Collected data
= = = =

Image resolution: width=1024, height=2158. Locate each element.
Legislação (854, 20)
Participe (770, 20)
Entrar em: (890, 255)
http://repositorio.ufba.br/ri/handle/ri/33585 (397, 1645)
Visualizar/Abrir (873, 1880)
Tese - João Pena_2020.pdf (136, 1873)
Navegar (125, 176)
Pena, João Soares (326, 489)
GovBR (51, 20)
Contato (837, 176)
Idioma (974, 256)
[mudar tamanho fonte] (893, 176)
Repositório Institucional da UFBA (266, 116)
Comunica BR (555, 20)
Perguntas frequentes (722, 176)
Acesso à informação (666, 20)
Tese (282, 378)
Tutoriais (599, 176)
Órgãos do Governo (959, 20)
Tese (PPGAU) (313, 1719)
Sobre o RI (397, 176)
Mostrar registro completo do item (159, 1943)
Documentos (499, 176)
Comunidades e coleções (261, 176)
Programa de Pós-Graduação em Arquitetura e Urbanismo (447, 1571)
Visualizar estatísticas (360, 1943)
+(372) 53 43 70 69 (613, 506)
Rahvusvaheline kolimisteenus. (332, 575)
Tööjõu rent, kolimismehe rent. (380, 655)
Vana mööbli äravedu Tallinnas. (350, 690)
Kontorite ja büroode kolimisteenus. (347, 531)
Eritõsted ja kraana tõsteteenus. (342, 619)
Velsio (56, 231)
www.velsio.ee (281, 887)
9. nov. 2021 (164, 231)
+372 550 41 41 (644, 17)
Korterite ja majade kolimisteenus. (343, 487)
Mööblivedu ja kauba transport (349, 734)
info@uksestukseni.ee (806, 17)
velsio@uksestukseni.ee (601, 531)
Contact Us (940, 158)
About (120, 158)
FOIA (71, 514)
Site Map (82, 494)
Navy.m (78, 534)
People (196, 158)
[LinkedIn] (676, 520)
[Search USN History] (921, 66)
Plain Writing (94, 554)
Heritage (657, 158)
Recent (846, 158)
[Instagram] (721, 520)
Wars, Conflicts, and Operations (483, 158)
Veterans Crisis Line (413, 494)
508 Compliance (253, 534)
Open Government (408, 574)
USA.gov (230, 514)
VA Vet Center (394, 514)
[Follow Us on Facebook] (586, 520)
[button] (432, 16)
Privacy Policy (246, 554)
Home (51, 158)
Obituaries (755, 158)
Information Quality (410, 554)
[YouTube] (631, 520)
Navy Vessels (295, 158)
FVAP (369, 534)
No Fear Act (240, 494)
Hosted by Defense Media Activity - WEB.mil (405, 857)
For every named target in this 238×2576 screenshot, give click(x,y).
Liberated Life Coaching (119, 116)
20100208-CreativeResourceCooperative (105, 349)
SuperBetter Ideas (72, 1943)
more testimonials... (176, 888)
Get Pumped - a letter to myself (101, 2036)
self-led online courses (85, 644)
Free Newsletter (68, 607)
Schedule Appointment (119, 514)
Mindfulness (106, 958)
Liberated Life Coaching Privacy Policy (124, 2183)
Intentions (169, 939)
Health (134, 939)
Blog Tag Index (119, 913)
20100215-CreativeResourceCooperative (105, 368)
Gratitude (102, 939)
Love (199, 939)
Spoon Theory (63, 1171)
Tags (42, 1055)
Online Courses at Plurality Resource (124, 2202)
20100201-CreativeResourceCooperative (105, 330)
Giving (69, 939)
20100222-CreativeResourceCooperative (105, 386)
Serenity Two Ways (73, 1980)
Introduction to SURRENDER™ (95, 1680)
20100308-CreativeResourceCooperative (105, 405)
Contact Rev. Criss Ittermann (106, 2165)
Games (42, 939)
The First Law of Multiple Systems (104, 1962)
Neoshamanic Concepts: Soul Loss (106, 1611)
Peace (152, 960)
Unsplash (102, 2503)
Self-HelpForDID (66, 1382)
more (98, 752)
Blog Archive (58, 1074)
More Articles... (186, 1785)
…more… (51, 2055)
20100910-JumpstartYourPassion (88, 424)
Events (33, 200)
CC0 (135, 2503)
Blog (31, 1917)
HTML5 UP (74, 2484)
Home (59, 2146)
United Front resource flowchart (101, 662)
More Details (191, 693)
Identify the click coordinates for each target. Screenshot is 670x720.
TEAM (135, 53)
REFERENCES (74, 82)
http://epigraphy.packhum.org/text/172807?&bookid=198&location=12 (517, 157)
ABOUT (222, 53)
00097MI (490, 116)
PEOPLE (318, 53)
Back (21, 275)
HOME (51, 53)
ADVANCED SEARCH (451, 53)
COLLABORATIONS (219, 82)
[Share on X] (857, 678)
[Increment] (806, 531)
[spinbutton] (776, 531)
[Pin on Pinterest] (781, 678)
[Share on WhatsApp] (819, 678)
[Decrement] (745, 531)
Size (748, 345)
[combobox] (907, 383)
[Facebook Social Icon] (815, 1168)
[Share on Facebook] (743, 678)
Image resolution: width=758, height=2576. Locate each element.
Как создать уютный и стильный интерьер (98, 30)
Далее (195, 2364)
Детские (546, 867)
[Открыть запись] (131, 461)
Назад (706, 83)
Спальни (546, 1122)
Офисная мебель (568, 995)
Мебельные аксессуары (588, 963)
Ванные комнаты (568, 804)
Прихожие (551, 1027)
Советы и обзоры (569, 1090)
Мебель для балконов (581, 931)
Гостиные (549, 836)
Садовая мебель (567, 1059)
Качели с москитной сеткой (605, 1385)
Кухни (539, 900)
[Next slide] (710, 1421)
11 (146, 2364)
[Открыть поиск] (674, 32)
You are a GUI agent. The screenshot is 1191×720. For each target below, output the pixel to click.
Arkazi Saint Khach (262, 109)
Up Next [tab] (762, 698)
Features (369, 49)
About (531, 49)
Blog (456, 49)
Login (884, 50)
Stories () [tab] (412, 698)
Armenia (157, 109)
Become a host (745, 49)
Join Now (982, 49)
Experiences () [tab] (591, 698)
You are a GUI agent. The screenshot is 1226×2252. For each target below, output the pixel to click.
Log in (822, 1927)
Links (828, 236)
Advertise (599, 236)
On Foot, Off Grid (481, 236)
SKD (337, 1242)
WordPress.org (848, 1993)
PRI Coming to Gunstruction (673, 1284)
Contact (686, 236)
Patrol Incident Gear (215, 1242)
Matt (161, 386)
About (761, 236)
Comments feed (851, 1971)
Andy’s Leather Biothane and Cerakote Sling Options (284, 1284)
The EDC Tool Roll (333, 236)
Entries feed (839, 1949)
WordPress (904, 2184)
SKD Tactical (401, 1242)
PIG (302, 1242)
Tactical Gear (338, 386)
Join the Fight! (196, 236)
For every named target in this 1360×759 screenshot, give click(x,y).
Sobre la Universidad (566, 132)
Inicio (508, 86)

= = = =

Exercise description: Using the entries above, determine how many lines include the string "Share" and write only that number.

Output: 3